No media company wants to talk about the economy for the billionth time, or the price of gas, or high taxation; if news consumers wanted that sort of thing, they’d watch C-SPAN. No one is going to pay for that kind of content; it’s hard to get people to even pay attention for that kind of content.
Nevertheless, the same old “boring” things working-class Americans have long been worried about- the economy, jobs, crime, inflation, the economy, higher taxes, safe streets, good schools, healthcare, and the economy- are the things they are still worried about.
A pack of toilet paper that ran you $20 on Amazon six weeks ago, costs $35 today. What could possibly be more boring than the price of toilet paper?

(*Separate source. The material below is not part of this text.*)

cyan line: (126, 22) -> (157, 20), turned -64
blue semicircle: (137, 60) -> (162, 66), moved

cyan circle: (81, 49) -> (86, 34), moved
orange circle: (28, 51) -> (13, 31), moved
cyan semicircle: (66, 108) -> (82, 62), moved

While media outlets certainly won’t make a mint reporting about it, working-class people do not find this sharp rise in price boring at all. In fact, they find it downright alarming.
Across the nation staffing shortages and high fuel costs are making everything so much worse, with no end in sight. Vaccine mandates aren’t making the situation better.

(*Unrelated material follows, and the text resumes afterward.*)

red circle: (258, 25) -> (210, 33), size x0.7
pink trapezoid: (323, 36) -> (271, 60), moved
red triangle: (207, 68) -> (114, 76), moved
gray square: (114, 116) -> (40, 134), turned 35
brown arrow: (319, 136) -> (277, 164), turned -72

Some industries, like law enforcement, can’t afford to lose any more personnel. Already short-staffed, police departments in large metro areas are facing thinning ranks and skyrocketing crime- a bad combination for all community stakeholders.
Working-class people living paycheck to paycheck, whose children have been out of the classrooms over the last year, in areas beset by skyrocketing crime rates, suddenly having to pay more for everything and concerned about high heating costs this winter have less time for theoreticals and “unpacking” American culture. They are seeing a direct, rapid deterioration in quality of life; one that isn’t being shared equally in all areas afflicted by COVID-19.
State and local leadership matters, as voters learned only too well these past 20 months. Unless Democrats, and the still-responsible members of the media, start paying attention to the concerns of the working-class, election prospects for Democrats aren’t going to improve.
What happened in Virginia and New Jersey on Tuesday was nothing out of the ordinary. Tuesday was run-of-the-mill business as usual. Working-class voters in both states, and in New York City, voted the way they always vote, for the exact same reasons they always vote that way.
Like they were going to change?
A healthy economy and safe streets aren’t subjects fit for tabloid fodder; but they are still, as they have always been, of the utmost importance. At the ballot box, where it counts, working-class voters just made that perfectly clear.